先生はふと窓の外に目をやった。一枚の葉もない木が北風に吹かれて枝を揺らしていた。再び私の目を見た先生が覚悟を決めたように言った。
「来年の桜は、見られないと思う。来年だけじゃない。もう二度と、見られない」
今度は私から目をそらした。そして、乾いた木の幹を眺めながら、ぼんやりと言った。
「それでもかまいません。移植なんて、しなくていいです」
そういうわけにはいかない、先生の顔にはそう書いてあったが、先生はそれ以上何も言わずに病室から出ていった。

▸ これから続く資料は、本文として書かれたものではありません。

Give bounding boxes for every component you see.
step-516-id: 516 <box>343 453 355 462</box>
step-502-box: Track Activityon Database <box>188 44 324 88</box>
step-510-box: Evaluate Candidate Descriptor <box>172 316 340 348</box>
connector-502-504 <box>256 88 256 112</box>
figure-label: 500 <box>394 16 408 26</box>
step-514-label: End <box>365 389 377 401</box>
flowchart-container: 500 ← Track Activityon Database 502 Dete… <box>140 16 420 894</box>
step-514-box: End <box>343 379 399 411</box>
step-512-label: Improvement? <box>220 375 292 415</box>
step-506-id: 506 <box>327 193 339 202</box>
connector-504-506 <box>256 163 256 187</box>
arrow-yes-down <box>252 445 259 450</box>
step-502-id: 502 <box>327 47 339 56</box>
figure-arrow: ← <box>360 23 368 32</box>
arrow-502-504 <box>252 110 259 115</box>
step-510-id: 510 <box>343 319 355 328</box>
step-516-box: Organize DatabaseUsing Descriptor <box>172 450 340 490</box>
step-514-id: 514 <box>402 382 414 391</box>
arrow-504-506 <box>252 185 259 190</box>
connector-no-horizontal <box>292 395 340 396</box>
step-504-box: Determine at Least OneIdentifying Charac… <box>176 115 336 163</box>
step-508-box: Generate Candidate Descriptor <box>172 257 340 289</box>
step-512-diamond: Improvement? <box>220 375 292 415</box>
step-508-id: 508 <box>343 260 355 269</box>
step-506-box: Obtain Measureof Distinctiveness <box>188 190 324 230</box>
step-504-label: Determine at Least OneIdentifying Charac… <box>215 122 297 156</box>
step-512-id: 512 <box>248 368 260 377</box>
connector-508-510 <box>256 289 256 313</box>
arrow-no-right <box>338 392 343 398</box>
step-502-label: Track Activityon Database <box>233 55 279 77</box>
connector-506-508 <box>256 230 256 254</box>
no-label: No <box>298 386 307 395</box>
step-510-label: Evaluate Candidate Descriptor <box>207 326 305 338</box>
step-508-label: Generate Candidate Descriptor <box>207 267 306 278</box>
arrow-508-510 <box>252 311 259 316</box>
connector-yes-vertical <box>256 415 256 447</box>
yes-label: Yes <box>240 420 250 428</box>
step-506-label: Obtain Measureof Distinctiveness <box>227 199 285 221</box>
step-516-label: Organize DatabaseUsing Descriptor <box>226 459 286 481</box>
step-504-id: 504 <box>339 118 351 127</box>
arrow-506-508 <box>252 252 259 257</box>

 その日の夜、私は久しぶりに涼と電話をした。そしてその時に私は初めて、自分が白血病であることを彼に告げた。そして、今回が二度目であることも。けれど母が本当の母ではなかったことはどうしても言えなかった。半ば嘲るように話していた私だが、涼は口を挟まずに聞いてくれた。話し終えると、涼が少し安心したように言った。
「でもドナー、お母さんがなってくれるんでしょ」
私は、うん、と言って頷くことしかできなかった。そのお母さんが、お母さんではなかったなんて言えなかった。手術を受けたくないなんて、言えなかった。このまま死にたいなんて、言えなかった。
「じゃあさ、手術前にお見舞い行ってもいい?果物買っていくからさ」
「いいって」
どうせ手術しないし。
「治ったらどこ行こうか。テーマパークとかどう?きいちゃん前から行きたいって言ってたし」
「うん、考えとく」
その頃には死んでるって。
「てかきいちゃん、入院しちゃったから行こうって言ってた映画観れなかったじゃん。病室って映画とか見れるの?借りていくよ」
「あれホラーでしょ。心臓に悪いって」
そのまま心臓麻痺とかで死ねないかな。それから涼は必死にどうでもいい話で私を励まそうとしてくれた。私は適当に返事をしていたが、しばらくしてから涼の話を遮るようにして彼に告げた。
「別れよ」
「…」
涼も私の返事が適当であることに気がついていたのだろう。驚きはしなかった。私は彼の気持ちも自分の気持ちも考えずに続けた。
「手術した後だってすぐにどこにでも行ける訳じゃないし、涼にもいろいろ迷惑かけるだろうし」
どうせ死ぬだろうし。そう心の中だけで言いながら、私は涼の返事を待った。涼は少しもひるむことなくすぐに答えてきた。けれど彼の声音には、確かにどこか焦りがあった。